What can be done to gradually improve and cement the child's
relationship with the alienated parent.
Therapists
involved in helping such children should seek to develop a greater
insight into such children concerning PAS.
What is the Judicial
Recourse?
There
is an increase in the alienated parent turning to the legal
profession and the courts if all other methods have failed. They feel
justice must surely prevail when an independent Judge is made aware
of PAS. This is now common in the United States, but less so in the
UK. Judges are naturally influenced by a number of traditions and are
unaware in many cases, of the effects of PAS. These traditions are:
1.
Mothers on the whole, are thought more suitable than fathers of
having custody of the children.
2.
The older children should have the final say about whom to be with.
This does not, however, consider the programming which the alienated
parent has carried out beforehand.
3.
In the case of a younger child, many Judges again favour the mother
as main custodian or sole custodian, all things being equal. If they
favour the other parent they may well be viewed as unfair.
4.
Sometimes Judges will recommend family therapy or some involvement of
psychiatrists, paediatricians or clinical psychologists to assess and
treat the conflict between opposing parents. These professionals also
often fail to respond to the PAS which has eliminated or reduced the
role being played by the alienated parent. They, too, may put too
much emphasis on what children say they want, being unaware of PAS.
It
is vital that decisions are made which are fair and just for all
concerned. PAS cannot be allowed to prevent one capable but hostile
parent from depriving another stable and capable parent of their
parenting role. Any parent who practises PAS must ultimately be dealt
with severely by the court. PAS is a kind of brainwashing which leads
to suffering for all concerned, either in the short or long-term.

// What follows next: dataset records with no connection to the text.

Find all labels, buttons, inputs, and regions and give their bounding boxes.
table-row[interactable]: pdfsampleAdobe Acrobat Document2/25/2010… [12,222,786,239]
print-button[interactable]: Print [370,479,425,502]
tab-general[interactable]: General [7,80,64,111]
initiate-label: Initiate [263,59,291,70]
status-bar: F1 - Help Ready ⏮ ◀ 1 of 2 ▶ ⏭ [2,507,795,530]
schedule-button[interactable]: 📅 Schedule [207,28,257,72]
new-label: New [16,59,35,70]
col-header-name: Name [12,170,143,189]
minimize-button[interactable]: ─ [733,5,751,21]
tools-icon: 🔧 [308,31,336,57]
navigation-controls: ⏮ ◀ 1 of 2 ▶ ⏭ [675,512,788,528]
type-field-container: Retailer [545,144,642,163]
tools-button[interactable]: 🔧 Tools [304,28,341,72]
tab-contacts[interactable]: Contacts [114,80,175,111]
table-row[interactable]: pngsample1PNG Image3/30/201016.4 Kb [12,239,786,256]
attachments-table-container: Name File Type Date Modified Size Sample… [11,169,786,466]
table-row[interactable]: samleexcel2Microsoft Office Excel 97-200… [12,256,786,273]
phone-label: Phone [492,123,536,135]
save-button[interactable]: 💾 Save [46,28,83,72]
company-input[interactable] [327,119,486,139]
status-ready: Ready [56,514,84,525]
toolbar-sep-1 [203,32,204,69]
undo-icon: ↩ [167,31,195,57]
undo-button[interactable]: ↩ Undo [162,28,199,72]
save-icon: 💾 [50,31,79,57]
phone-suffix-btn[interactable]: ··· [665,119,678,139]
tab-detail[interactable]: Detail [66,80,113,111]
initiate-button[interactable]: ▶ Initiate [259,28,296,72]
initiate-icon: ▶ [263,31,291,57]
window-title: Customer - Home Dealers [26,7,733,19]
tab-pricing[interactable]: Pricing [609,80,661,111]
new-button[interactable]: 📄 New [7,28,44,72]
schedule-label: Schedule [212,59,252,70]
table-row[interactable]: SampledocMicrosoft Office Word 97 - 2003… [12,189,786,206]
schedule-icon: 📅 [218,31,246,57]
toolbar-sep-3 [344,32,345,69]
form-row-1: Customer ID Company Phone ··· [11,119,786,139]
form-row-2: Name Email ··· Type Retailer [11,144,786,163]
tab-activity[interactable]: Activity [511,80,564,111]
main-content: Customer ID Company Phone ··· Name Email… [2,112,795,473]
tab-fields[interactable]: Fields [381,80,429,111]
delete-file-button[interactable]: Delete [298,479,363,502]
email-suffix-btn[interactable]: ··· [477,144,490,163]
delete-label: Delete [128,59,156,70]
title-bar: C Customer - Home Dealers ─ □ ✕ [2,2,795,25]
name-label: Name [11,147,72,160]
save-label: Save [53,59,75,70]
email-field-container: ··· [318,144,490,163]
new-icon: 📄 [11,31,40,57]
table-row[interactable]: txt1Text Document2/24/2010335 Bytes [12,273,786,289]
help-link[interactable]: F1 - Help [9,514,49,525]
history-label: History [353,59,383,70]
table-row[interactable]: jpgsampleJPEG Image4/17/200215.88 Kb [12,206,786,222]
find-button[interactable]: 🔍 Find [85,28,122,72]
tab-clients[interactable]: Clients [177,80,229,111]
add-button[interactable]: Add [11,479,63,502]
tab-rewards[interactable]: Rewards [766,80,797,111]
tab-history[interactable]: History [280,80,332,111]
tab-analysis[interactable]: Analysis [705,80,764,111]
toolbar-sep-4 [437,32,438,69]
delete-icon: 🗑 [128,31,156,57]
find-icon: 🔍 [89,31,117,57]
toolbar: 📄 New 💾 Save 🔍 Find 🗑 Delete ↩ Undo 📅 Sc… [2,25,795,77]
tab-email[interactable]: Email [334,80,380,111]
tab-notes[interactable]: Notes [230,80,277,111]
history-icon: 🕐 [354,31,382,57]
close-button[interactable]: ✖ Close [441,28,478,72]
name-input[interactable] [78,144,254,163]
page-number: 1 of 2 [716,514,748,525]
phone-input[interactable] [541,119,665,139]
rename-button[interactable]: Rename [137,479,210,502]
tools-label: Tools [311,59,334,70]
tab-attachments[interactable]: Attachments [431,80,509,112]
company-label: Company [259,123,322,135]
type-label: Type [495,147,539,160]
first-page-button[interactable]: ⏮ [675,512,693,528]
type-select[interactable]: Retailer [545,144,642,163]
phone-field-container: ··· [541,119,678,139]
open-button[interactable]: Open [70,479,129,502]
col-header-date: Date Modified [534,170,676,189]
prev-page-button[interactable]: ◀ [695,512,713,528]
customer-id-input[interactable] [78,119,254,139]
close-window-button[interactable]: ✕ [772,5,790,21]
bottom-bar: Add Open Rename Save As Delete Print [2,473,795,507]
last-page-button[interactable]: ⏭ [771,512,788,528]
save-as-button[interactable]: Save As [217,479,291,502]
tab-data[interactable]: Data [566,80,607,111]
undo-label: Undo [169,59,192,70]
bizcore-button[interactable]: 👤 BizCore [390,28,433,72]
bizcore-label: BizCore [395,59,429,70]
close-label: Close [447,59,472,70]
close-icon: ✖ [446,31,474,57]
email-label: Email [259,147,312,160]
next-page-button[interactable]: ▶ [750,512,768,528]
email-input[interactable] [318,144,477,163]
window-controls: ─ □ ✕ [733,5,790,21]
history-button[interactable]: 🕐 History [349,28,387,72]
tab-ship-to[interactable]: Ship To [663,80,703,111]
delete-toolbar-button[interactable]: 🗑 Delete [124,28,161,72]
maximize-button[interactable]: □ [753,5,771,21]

Both parents must be viewed as having the right and the obligation to
play a vital role on the care, guidance and love provided for their
children.
The
judiciary must realize that many potential litigious parents who have
been the victims of adverse brainwashing of their children give up
the fight. They do this for a variety of practical reasons including:
1.
The feeling that they are doing more harm to their children than good
by fighting over them.
2.
Lack of financial resources.
3.
The view that they simply do not think they can win against a
determined, alienating former parent.
4.
It takes much determination and is extremely time consuming, when one
is already fully stretched in earning a living in order to provide
for the children.
It
is unfortunate that many children view the fact that a parent does
not fight for them in the courts, as a rejection of them by that
parent. It is time to redress the balance.